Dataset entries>
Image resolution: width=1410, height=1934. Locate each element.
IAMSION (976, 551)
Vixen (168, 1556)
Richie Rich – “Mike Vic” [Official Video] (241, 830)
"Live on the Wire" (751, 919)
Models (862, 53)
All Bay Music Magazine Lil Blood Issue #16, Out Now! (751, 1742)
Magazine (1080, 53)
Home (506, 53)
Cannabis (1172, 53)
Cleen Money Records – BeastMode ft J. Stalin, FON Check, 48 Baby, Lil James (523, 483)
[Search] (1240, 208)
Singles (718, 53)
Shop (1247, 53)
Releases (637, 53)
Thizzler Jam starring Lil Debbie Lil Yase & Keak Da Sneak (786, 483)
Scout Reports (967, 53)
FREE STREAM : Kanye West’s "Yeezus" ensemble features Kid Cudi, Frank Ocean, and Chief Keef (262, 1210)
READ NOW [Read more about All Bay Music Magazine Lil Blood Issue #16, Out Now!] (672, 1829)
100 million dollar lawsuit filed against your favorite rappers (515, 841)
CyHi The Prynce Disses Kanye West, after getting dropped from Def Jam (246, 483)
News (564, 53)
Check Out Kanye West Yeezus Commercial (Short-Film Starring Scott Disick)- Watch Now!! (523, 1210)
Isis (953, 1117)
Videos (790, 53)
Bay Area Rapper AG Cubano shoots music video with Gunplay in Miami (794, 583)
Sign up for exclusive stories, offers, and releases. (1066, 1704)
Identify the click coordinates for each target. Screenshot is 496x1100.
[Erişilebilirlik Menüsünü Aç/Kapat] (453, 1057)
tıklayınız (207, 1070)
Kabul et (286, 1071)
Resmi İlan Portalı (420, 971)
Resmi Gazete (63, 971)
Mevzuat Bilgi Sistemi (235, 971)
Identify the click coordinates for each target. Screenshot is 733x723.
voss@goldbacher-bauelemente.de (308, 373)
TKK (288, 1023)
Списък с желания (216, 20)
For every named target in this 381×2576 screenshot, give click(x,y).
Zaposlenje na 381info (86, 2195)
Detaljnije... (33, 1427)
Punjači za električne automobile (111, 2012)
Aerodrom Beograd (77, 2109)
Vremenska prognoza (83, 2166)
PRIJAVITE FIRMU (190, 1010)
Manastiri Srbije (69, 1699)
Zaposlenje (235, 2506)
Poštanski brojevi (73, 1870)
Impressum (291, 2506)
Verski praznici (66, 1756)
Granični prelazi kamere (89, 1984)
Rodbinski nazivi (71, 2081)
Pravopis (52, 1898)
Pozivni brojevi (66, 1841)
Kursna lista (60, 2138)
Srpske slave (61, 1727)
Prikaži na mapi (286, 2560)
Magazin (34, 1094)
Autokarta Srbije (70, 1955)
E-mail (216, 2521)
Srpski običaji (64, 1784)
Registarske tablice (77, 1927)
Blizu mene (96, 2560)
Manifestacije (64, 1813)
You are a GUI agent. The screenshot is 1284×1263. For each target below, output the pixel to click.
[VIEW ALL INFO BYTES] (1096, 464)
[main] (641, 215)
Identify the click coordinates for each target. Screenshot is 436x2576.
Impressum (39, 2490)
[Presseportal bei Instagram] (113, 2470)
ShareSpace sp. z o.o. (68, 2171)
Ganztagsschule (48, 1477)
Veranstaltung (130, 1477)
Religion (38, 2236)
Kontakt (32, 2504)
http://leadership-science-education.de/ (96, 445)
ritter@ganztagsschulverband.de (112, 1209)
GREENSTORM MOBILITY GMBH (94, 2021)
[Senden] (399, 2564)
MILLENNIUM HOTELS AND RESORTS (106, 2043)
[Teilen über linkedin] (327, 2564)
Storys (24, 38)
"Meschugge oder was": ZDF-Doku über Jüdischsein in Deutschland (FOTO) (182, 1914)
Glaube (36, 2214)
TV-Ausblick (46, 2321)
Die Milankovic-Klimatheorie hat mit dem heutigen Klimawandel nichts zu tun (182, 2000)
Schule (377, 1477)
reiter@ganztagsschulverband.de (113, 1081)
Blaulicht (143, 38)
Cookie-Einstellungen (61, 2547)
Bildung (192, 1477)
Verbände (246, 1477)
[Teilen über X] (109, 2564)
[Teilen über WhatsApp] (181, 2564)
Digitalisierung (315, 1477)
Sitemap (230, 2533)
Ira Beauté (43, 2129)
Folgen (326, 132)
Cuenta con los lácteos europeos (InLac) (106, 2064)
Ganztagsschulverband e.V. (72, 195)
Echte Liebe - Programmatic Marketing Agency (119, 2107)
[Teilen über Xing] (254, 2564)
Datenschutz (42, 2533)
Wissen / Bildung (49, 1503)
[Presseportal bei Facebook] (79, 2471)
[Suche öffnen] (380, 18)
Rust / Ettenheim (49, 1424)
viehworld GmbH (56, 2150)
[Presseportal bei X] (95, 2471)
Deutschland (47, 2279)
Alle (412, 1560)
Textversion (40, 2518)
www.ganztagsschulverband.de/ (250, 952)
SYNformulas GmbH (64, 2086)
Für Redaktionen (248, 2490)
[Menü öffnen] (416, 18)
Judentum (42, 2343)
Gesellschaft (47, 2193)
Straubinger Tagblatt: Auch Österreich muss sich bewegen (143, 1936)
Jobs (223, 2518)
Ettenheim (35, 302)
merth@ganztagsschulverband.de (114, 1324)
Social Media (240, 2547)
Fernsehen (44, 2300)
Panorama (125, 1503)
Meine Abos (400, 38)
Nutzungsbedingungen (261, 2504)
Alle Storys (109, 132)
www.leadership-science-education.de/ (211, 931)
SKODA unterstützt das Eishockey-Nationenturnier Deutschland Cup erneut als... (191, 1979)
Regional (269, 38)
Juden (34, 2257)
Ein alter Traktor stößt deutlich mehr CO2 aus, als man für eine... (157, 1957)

Aim of the exercise>
Transcribe the entries above word for word, from the first line through the line containing "[Erişilebilirlik Menüsünü Aç/Kapat]", and nothing else.

Exercise result>
Image resolution: width=1410, height=1934. Locate each element.
IAMSION (976, 551)
Vixen (168, 1556)
Richie Rich – “Mike Vic” [Official Video] (241, 830)
"Live on the Wire" (751, 919)
Models (862, 53)
All Bay Music Magazine Lil Blood Issue #16, Out Now! (751, 1742)
Magazine (1080, 53)
Home (506, 53)
Cannabis (1172, 53)
Cleen Money Records – BeastMode ft J. Stalin, FON Check, 48 Baby, Lil James (523, 483)
[Search] (1240, 208)
Singles (718, 53)
Shop (1247, 53)
Releases (637, 53)
Thizzler Jam starring Lil Debbie Lil Yase & Keak Da Sneak (786, 483)
Scout Reports (967, 53)
FREE STREAM : Kanye West’s "Yeezus" ensemble features Kid Cudi, Frank Ocean, and Chief Keef (262, 1210)
READ NOW [Read more about All Bay Music Magazine Lil Blood Issue #16, Out Now!] (672, 1829)
100 million dollar lawsuit filed against your favorite rappers (515, 841)
CyHi The Prynce Disses Kanye West, after getting dropped from Def Jam (246, 483)
News (564, 53)
Check Out Kanye West Yeezus Commercial (Short-Film Starring Scott Disick)- Watch Now!! (523, 1210)
Isis (953, 1117)
Videos (790, 53)
Bay Area Rapper AG Cubano shoots music video with Gunplay in Miami (794, 583)
Sign up for exclusive stories, offers, and releases. (1066, 1704)
Identify the click coordinates for each target. Screenshot is 496x1100.
[Erişilebilirlik Menüsünü Aç/Kapat] (453, 1057)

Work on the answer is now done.